When inode change time changes?

Oliver Fromme olli at lurza.secnetix.de
Fri Jun 22 07:52:40 UTC 2007


Artem Kuchin wrote:
 > Also, i use inode time because i only need files
 > which really have been changed. For example,
 > i you restore a file from a month ago it will have
 > a date which is a month ago. Then that backup
 > is destroyed but this file would not be backed up
 > because the date is too  much in the past. So, we
 > loose the file. If i used inode change time the file
 > will be backup in any case. However, some 
 > "stupid" programs like mysql or qmail seem to
 > touch files so,

Pretty much _any_ operation on a file (except reading it)
will update the ctime of the inode.  So I'm not surprised
that the ctime of database files and mail files gets
updated often.

(However, I do agree that mysql and qmail are "stupid",
but for entirely different reasons. ;-)

 > for example, all mail message and
 > databases are backed up every time. And this sucks.

Seems like you need to make a distinction:  Use mtime
for /var/mail and /var/db/mysql/data (or wherever your
db files are), and use ctime for everything else.

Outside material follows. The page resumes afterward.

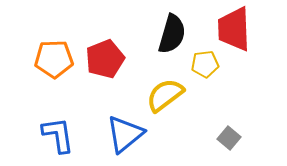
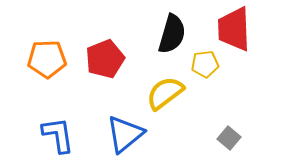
orange pentagon: moved 7 px left
yellow semicircle: moved 2 px up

With find(1) and bsdtar(1) that's pretty easy:

# set -f        # disable shell-expansion of "*"
# MDIRS="( -path ./var/mail/* -o -path /var/db/mysql/data/* )"
# FLAG="/var/db/lastbackup.flag"
# find . $MDIRS -mnewer $FLAG -o ! $MDIRS -cnewer $FLAG \
  | tar -cn -T- -f- | gzip -c > $DESTINATION.tar.gz

However, as you pointed out, it will not record the fact
that a file has been deleted since the last level-0 backup,
so it's not a perfect incremental backup.  (However, it's
sufficient for me personally.  Another solution would be
to store the output from "find" along with the level-1
backup, so you can easily find out what files didn't exist
anymore when you restore the backup.)

You might also use the "-print0" flag on find(1) and the
"--null" flag on tar(1) if there's the possibility that
file names could contain whitespace ...  I omitted some
details for brevity.

Anyhow, it's just a suggestion.  It works perfectly fine
for me, but it might not work for you.  YMMV.

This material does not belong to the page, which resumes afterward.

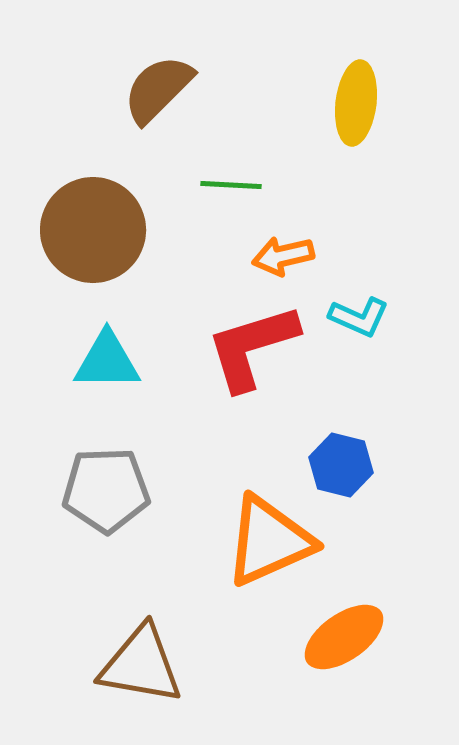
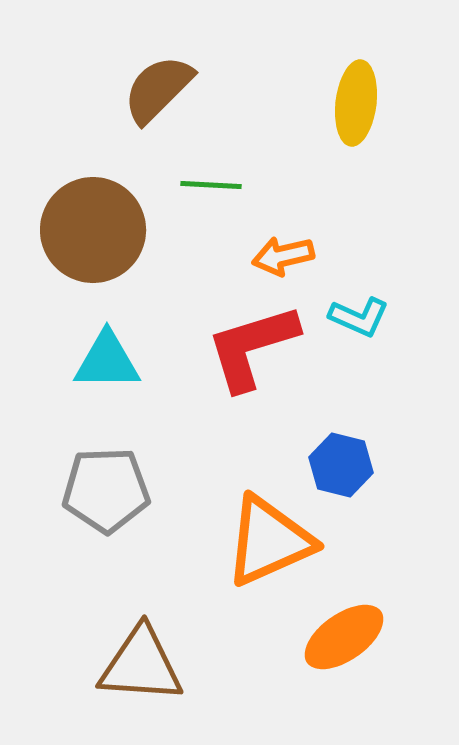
green line: moved 20 px left
brown triangle: rotated 6 degrees counterclockwise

 > What is still do not understand is what time gtar  uses for
 > --newer option.
 > 
 > Man page says:
 > 
 > --newer date            Only store files with creation time newer than
 >                         date.
 > 
 > This is simply not true. NOT creation time defenetly.

Sure?  Did you test it?

 > It is either modification time or inode change time. Which one?

You can either simply test it by creating a few test files
and making a test archive.  Or look it up in the source
code of gtar.  I don't have gtar installed so I can't tell.

Best regards
   Oliver

-- 
Oliver Fromme, secnetix GmbH & Co. KG, Marktplatz 29, 85567 Grafing b. M.